───── GIVEN INFORMATION

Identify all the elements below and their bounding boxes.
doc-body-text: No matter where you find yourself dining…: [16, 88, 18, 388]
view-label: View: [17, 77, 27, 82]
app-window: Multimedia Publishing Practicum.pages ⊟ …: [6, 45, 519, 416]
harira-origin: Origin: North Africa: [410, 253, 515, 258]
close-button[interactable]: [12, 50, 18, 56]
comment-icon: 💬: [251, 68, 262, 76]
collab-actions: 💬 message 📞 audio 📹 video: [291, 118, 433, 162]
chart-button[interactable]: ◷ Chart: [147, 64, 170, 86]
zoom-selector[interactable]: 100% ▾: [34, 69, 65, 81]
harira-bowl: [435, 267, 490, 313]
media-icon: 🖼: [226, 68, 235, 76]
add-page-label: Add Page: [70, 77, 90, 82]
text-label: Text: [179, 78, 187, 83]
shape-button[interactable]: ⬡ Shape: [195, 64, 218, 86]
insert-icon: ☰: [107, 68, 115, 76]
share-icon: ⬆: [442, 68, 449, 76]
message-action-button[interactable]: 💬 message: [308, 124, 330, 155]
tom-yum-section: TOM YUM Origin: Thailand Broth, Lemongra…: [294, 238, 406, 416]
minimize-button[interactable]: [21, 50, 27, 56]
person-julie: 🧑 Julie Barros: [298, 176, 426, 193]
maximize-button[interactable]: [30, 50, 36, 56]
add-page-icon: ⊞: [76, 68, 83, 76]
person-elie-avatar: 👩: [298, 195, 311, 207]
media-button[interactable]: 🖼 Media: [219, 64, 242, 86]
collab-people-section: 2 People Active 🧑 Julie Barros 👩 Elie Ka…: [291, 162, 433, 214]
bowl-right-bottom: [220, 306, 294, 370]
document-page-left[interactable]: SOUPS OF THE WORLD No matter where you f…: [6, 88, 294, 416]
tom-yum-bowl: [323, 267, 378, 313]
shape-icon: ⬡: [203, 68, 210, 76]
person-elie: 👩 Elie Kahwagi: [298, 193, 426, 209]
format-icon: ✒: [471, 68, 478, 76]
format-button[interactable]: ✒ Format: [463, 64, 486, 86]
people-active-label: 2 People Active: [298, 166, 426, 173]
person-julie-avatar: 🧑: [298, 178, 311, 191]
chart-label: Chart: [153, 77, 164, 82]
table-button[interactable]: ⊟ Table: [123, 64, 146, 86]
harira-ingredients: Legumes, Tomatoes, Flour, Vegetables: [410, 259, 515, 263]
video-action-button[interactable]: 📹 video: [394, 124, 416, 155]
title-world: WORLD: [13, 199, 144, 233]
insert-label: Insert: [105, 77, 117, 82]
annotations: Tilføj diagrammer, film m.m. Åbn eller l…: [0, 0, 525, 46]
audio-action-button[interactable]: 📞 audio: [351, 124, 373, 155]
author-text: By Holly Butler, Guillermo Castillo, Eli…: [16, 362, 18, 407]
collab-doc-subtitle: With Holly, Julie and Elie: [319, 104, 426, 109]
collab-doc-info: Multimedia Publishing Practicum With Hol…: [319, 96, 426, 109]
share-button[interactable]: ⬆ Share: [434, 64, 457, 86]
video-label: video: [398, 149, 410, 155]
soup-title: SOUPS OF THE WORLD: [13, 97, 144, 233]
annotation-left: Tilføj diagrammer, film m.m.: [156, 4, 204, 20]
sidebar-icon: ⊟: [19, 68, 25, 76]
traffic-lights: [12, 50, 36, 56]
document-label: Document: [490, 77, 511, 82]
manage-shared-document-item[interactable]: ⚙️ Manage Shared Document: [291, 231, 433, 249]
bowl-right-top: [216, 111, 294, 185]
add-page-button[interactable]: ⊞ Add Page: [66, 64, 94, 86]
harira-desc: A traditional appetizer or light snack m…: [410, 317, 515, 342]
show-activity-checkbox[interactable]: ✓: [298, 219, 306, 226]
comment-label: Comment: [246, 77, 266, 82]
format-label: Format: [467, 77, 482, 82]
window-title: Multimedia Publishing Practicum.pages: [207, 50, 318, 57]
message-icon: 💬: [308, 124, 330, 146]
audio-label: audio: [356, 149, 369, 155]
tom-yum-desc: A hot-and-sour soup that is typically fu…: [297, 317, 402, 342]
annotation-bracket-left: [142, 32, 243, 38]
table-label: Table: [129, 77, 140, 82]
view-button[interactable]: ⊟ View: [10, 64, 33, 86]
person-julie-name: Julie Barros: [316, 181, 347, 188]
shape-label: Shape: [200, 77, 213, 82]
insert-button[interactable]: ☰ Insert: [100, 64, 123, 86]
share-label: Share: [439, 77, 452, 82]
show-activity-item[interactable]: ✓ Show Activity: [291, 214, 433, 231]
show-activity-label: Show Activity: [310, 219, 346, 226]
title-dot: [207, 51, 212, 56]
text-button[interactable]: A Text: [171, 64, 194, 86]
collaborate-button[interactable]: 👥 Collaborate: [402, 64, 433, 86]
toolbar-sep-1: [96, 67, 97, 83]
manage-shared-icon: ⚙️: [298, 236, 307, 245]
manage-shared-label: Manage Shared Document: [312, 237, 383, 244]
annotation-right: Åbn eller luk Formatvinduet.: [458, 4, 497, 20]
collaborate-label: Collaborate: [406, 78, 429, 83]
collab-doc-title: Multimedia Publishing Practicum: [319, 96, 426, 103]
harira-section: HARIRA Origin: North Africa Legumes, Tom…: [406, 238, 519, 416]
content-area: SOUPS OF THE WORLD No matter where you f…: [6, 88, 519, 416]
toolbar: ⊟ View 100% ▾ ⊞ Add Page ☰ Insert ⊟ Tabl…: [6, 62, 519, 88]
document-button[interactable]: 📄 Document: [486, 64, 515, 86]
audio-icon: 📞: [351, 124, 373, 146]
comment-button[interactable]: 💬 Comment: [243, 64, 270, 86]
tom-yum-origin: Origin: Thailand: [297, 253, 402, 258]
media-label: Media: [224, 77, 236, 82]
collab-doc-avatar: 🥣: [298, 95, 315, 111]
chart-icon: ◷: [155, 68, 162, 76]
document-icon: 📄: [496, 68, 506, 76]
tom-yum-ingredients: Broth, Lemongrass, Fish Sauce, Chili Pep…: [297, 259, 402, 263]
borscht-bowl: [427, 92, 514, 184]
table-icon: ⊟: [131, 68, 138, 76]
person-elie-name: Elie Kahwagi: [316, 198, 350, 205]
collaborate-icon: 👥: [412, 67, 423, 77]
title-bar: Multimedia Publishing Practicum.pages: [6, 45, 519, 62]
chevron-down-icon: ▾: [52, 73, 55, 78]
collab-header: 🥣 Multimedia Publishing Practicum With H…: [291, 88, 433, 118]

──────────

• [TASK TO CARRY OUT]: What is needed is one number, the count of lines in the listing above that contain the word "Barros".

• [RESULT]: 3